A key feature of the CDI auditing service is a maturity assessment that shows you where your Conversational AI program is today and how you can take it to the next level. A yellow flag that comes up frequently is an over-reliance on full-stack conversation designers, which can spell trouble for your program, team, and customers.
In the full-stack concept, a single person performs all the tasks in an end-to-end delivery model. This isn’t a new idea. For example, full-stack engineers were all the rage about 15 years ago, about the time when companies began to replace websites with web-based applications featuring tightly integrated front- and back-ends.
The allure of full stack is powerful. If one person manages end-to-end delivery, accountability is clear, speed of communication is fast, and people costs are low. Such benefits are particularly attractive for startups looking to move fast, or large companies looking to build innovation teams to exploit new technologies quickly. But as teams, technologies, and companies mature, the shortcomings of full stack may become a concern.
Stacks eventually become complex. Full-stack talent, be they engineers or conversation designers, struggle to keep up with complex technology. If the stack in question is new or its components closely coordinated, a single person can be an expert in all of it.

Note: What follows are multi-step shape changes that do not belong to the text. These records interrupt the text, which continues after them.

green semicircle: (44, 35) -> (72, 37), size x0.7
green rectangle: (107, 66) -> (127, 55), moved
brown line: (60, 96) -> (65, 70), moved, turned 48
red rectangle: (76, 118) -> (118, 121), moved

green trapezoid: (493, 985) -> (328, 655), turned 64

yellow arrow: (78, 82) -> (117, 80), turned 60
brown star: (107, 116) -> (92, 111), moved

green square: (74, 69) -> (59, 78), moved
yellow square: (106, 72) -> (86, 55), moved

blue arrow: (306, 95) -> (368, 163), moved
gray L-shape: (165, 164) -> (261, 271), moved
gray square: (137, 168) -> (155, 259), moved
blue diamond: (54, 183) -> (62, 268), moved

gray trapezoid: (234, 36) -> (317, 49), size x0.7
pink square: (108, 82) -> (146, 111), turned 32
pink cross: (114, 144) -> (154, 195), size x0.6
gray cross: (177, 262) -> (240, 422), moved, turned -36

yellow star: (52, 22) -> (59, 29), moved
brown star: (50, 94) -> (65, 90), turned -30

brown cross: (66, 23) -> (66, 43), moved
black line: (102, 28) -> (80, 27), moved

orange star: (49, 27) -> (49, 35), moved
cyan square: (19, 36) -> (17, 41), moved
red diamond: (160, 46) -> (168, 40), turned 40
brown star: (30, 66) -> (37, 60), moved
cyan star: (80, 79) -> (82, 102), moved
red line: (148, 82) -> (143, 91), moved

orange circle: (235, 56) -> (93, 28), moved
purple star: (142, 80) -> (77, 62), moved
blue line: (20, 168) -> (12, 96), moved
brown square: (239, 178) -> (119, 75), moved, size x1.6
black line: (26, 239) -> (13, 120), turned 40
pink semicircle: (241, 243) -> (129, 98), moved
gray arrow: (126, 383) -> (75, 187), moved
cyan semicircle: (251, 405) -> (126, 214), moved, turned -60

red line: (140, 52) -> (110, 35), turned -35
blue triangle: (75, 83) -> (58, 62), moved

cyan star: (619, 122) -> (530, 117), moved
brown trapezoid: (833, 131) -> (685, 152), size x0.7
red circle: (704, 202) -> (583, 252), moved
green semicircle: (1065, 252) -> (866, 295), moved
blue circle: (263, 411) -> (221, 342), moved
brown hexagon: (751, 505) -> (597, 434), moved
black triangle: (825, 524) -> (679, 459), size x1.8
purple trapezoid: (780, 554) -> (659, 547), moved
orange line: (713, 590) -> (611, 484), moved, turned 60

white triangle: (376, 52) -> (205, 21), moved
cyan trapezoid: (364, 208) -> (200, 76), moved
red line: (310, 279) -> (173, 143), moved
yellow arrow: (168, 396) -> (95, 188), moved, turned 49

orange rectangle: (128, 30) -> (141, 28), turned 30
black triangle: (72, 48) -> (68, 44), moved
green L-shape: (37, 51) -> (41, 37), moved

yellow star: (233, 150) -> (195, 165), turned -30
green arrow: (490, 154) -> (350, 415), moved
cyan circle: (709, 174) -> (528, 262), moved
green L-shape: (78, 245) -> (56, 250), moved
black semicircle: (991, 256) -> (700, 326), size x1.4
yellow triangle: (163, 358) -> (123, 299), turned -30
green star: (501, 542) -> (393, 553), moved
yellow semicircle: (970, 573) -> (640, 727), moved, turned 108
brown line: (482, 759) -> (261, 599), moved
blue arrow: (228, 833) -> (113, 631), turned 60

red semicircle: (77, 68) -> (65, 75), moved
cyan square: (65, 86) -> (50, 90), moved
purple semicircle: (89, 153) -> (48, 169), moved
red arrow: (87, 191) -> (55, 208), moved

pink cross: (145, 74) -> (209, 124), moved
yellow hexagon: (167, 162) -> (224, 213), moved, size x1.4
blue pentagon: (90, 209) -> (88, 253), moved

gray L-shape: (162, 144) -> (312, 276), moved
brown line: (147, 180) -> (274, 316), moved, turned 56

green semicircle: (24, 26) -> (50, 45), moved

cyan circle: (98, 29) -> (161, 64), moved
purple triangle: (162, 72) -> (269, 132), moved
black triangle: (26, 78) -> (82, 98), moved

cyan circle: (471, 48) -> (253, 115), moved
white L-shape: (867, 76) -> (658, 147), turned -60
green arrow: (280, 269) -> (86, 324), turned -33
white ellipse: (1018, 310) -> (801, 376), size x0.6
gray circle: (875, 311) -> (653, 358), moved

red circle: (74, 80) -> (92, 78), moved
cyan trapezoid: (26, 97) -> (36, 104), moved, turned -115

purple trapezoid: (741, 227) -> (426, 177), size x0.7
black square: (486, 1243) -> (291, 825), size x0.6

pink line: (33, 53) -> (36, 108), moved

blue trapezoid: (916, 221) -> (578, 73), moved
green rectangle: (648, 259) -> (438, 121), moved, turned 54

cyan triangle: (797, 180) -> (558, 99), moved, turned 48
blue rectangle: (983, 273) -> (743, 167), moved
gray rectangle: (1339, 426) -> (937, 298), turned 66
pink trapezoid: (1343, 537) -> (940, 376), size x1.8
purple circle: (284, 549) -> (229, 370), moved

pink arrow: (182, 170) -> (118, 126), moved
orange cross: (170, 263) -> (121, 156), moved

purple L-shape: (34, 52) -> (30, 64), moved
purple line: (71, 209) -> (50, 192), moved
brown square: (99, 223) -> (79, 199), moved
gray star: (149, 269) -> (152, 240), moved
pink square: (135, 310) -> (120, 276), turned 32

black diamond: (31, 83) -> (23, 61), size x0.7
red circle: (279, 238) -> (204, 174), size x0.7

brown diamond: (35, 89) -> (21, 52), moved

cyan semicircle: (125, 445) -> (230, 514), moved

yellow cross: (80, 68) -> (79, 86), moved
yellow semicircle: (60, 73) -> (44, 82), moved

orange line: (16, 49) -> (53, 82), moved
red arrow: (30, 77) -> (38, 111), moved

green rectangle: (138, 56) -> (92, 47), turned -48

But as technology evolves (as it always does), it's very difficult for any one person to be an expert in the full stack.
You can’t stack tasks.
The need to be able to stack tasks in a workflow (as opposed to working on them in sequence) is often overlooked. For example, an efficient conversational AI delivery team should be able to plan Use Case D while building Use Case C, and testing Use Case B while optimizing Use Case A. Such task-stacking is impossible if one person is responsible for all the tasks.
Full stack talent is by definition special and hard to find. This also makes it very brittle: lose one or two people from a team, and work grinds to a halt. A team organized around full stack talent is also very difficult to flex: it's much easier to outsource a narrowly-defined specialist role than a full-stack role.
To be clear: there are lots of good reasons to embrace the full-stack concept. This is why so many conversation designers invested time and resources in mastering end-to-end conversational AI delivery, and why so many companies have come to rely on them. However, as a company, you need to assess whether the costs of relying on full-stack conversation designers outweigh the benefits.
The good news is that an alternative concept already exists: the full-stack team. This is an end-to-end delivery team consisting of specialists in planning, design, building, and optimization AI assistants.
They understand language, psychology, ánd technology. Everyone in the team has their strengths and they can lean into those. This modular approach turns all the shortcomings of the full-stack conversation designer on its head:
• Each of your specialists is given the opportunity to do one or two things extraordinarily well, and extraordinarily fast. This is great for output and morale.
• Complexity is less of an issue, allowing your team to embrace new technology faster and with less risk.
• Tasks can be stacked and coordinated across timeframes or even deliverables without reducing quality or burning out team members.
• Your team as a whole is more resilient and can be easily flexed up or down to meet demand.
Contrary to conventional wisdom, a full-stack team of conversational AI specialists at different seniority levels isn’t necessarily more expensive than a team of full-stack conversation designers. Nor does having more people in the mix mean a loss in efficiency or quality. The trick is to have thoughtful processes based on best practices that allow team members to be more productive and more happy.